Here's the backstory. Havana Docks Corp., an American company, operated the Port of Havana facilities starting in 1928. They ran those docks for over three decades until Castro's communist regime confiscated everything in 1960. Just took it. Because that's what communists do — they see something nice and they take it.

Fast forward to 1996, when Congress passed the Helms-Burton Act — officially the Cuban Liberty and Democratic Solidarity Act — which gave American companies the legal right to sue anyone "trafficking" in their confiscated property. For years, successive administrations suspended the key provision. Then President Trump, during his first term, let that suspension lapse. Havana Docks finally had its day in court.

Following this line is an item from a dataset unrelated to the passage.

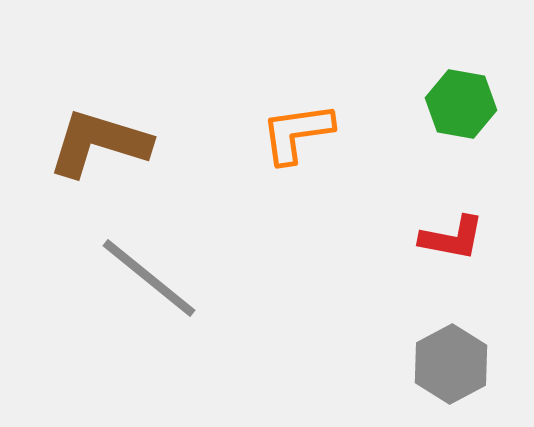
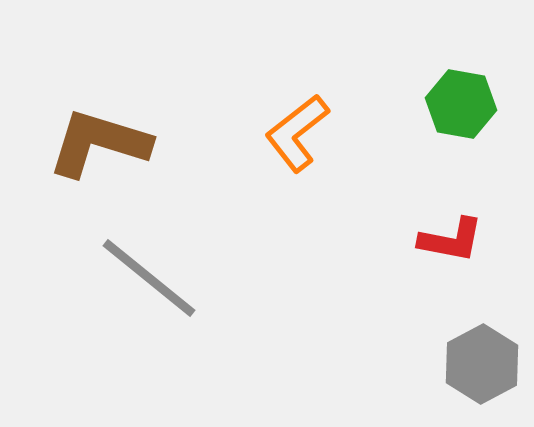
orange L-shape: rotated 30 degrees counterclockwise
red L-shape: moved 1 px left, 2 px down
gray hexagon: moved 31 px right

And what a day it was. The company sued Royal Caribbean Cruises, Norwegian Cruise Line Holdings, Carnival Corp., and MSC Cruises for using the stolen facilities. Between 2016 and 2019, these corporate giants transported nearly one million passengers through those docks — docks that belonged to an American company. The courts awarded $110 million in judgments against the four cruise lines.

The cruise companies, naturally, argued they shouldn't have to pay because Cuba had supposedly granted them fresh permission to use the facilities. Justice Thomas wasn't buying it. "At that point, the docks were tainted as confiscated property," he wrote in the majority opinion for Case 24-983. Translation: you can't launder stolen goods just because the thief gave you a receipt.

Eight justices agreed. Eight.

The lone dissenter? Justice Elena Kagan, who characterized Havana Docks Corp. as merely "a renter with a lease" that was set to expire in 2004 anyway. Leave it to the liberal wing — well, what's left of it — to side with the communists and the billion-dollar cruise industry over the Americans who actually got robbed.

Let's be clear about what happened here. Castro's thugs stole American property. Corporate America knew it was stolen. They used it anyway because the money was too good. And now, thanks to Justice Thomas and seven of his colleagues, they're going to pay for it.

This ruling, handed down May 21, 2026, is even sweeter considering that the DOJ just indicted Raúl Castro — Fidel's brother — the very next day. Bad week to be a Castro apologist.

The cruise lines will survive writing a $110 million check. But the principle matters more than the payout. Stolen property is stolen property, whether it's your neighbor's lawnmower or an entire port facility seized by a communist dictator. The Supreme Court just confirmed what the rest of us already knew.

As reported by RedState, this is exactly the kind of ruling that reminds you the system can still work — when the right people are on the bench.